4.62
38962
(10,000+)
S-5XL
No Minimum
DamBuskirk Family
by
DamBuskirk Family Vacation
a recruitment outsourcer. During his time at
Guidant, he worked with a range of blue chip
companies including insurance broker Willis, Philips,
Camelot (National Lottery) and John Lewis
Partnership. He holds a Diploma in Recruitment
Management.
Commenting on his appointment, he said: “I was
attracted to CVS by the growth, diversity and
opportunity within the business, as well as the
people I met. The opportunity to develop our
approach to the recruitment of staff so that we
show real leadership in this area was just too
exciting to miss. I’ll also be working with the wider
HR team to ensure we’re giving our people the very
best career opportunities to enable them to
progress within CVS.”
::::::::::
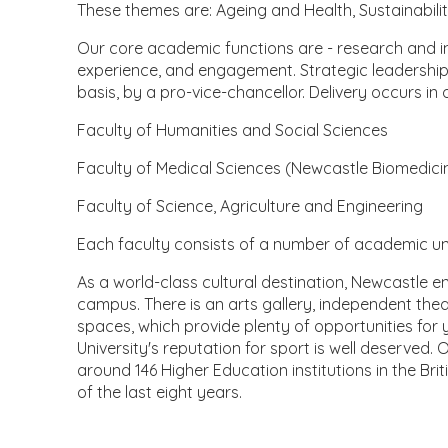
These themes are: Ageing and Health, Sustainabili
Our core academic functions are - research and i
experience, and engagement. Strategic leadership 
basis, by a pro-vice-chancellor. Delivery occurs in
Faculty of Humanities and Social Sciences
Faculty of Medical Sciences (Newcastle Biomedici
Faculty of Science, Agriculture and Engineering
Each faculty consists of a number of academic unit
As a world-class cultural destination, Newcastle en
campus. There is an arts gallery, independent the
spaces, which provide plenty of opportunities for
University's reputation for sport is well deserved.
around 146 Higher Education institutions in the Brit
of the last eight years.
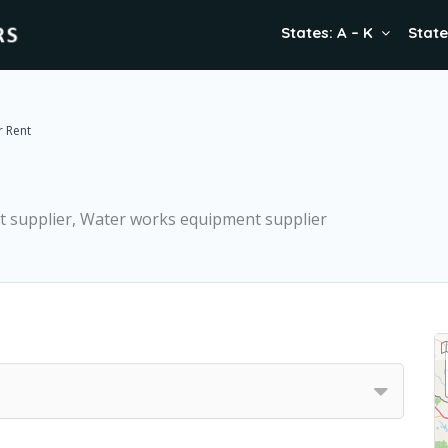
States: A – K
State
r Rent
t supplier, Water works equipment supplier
::::::::::
= Exercise =
Whenever a line of the data holds the string "DamBuskirk", pick that line out.

= Exercise response =
DamBuskirk Family
DamBuskirk Family Vacation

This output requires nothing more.